ハラカミレイさま
2011年08月06日
「なんで、ちくわなん?」
(『わすれもの』CDを見て)
「えっ〜と、あの〜、やね。朝、家を出たらな〜、あの〜、ちくわがあってん。まぁ、あんな感じで」
「???」
「ちくわが、なっ、一本、猫かな〜って、思ったけど、かじった痕もないし、、、」
「???」
「誰か、わすれていったんやって、ぜったい、めっちゃおもろいやろ〜」
「ちくわ〜??? わすれもの〜???」
「ほんまは、もっと、安もんの、4本入りとかの、茶色いちくわやったんやけど、なっ、撮影には白くて大きい煮込みちくわの方が写りがええから、、、」
路に落ちてたちくわにインスパイアーされ、CDジャケットにまでしてしまうところが、何ともレイちゃんらしい。と、いうか、そういうところが好きだった。

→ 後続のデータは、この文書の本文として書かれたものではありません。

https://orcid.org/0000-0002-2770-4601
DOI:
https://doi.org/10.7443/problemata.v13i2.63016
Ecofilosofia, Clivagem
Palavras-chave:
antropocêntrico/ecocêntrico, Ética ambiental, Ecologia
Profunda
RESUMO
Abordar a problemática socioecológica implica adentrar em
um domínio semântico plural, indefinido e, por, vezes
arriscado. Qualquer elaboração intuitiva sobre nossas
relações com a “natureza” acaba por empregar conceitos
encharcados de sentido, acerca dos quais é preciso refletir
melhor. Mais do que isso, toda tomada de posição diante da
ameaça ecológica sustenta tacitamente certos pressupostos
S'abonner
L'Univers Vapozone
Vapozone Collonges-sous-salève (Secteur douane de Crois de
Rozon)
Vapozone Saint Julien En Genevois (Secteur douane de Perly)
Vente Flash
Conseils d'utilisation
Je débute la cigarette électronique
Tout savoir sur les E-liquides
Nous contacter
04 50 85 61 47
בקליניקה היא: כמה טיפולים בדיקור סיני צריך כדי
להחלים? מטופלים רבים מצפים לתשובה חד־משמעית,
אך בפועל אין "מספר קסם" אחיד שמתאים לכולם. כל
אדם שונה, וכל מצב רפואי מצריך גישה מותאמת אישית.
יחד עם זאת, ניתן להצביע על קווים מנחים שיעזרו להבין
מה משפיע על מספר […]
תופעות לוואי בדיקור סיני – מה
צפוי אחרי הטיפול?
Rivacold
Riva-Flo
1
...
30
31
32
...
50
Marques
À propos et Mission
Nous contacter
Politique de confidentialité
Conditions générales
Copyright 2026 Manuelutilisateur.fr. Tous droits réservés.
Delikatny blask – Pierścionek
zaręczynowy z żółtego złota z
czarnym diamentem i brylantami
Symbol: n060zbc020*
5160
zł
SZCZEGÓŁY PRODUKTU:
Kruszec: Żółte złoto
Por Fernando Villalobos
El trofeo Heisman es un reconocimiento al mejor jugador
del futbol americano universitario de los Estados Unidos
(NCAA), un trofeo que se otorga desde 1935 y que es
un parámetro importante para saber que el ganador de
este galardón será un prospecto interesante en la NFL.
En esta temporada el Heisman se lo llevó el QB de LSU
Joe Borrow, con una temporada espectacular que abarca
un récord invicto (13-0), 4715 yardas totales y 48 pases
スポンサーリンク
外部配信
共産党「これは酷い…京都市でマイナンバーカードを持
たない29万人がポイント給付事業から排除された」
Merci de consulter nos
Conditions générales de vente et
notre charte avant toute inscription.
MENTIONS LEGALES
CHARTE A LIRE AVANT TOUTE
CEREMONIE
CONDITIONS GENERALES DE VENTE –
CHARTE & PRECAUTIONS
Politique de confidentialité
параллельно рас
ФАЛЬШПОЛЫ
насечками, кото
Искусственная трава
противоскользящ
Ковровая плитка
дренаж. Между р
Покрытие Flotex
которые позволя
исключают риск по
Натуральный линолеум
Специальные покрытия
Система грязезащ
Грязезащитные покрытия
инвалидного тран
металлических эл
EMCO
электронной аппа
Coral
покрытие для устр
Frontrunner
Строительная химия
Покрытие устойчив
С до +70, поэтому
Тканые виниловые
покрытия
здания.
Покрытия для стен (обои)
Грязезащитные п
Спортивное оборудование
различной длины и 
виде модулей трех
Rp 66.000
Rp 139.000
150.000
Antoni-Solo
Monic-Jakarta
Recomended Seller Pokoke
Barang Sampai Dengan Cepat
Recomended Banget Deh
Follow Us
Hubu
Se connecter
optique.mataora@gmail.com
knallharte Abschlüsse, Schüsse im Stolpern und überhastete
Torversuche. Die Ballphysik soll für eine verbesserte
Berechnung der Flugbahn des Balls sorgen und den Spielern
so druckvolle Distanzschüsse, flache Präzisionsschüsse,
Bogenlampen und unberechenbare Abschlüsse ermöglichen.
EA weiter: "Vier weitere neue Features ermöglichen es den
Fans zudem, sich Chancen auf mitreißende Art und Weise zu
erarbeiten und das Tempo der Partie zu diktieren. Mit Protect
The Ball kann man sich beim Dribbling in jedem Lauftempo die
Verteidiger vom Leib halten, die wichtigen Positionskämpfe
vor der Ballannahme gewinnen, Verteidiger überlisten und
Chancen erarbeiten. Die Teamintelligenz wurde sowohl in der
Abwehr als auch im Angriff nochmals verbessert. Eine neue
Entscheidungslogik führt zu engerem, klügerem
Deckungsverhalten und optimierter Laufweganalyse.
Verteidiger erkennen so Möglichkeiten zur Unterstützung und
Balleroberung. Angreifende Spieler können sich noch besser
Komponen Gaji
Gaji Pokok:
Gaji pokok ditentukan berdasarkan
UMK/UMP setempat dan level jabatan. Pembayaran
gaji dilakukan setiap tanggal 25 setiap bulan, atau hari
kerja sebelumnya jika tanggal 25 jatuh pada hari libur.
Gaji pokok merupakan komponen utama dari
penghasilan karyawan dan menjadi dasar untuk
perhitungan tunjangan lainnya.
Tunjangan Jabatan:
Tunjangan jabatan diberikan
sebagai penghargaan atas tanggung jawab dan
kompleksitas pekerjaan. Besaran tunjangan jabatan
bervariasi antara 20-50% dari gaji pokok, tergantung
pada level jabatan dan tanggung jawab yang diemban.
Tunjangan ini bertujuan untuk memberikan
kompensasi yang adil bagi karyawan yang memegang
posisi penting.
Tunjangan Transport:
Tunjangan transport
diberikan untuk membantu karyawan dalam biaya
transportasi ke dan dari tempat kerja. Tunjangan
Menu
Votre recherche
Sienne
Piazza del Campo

彼は、ほんとに楽しい酒飲みで、まわりの人たちから愛されていた。酔ってどろどろになっていく姿が面白くって、私のおごりでどんどん赤ワインをついでたっけ。最後は唇を真っ黒にして、陸に上がったフナみたいに、床に倒れ込んで、グーーー。
でも、そんな一面に反し、
彼の作る音は、
まるで、
雨上がりに浮かぶ住宅地の虹を、
夕焼けに染まる疎水の水を、
雪の夜の歩道の空気を、
そして、跡だけ残った夏の飛行機雲を、
捕え、
おそるおそる糸に紡いで、
慎重にハタにのせ、
丁寧に織り上げたよう。
我が身を、ずっと、それに、 、包まれていたくなるような、
そんな音。
繊細で、はかなくて、壊れてしまいそうでいて、美しく、でも近くって、気持ちいい。
だから、時間もかかる。
「僕な、ほんまはライブなんかしたないねん。家にいてCDだけ作ってたいんや。でも、そうもいかへんから4年もかかってしもうた」
『LUST』をくれたとき、そう言ってたけど、あれから6年も経ってしまったね。そろそろ、自身の新譜出るかな、なんて思ってたけど、、、Yanokamiの新譜を待つとするよ。
これから先、
大阪のおでん屋で、
讃岐のうどん屋で、
近所のスーパーマーケットで、
ちくわを見るたび、
レイちゃんのこと思い出すだろうな。
そういえば子供のとき、ちくわの穴の向こうに、違う世界があると思って覗いたな〜。レイちゃんは、今頃、ちくわの穴の向こう側かな。そう思うと、この悲しみも、いつかは、笑いにでもかわるだろうか。
p.s.
ごぼうにインスパイアーされた曲もあるね(笑)。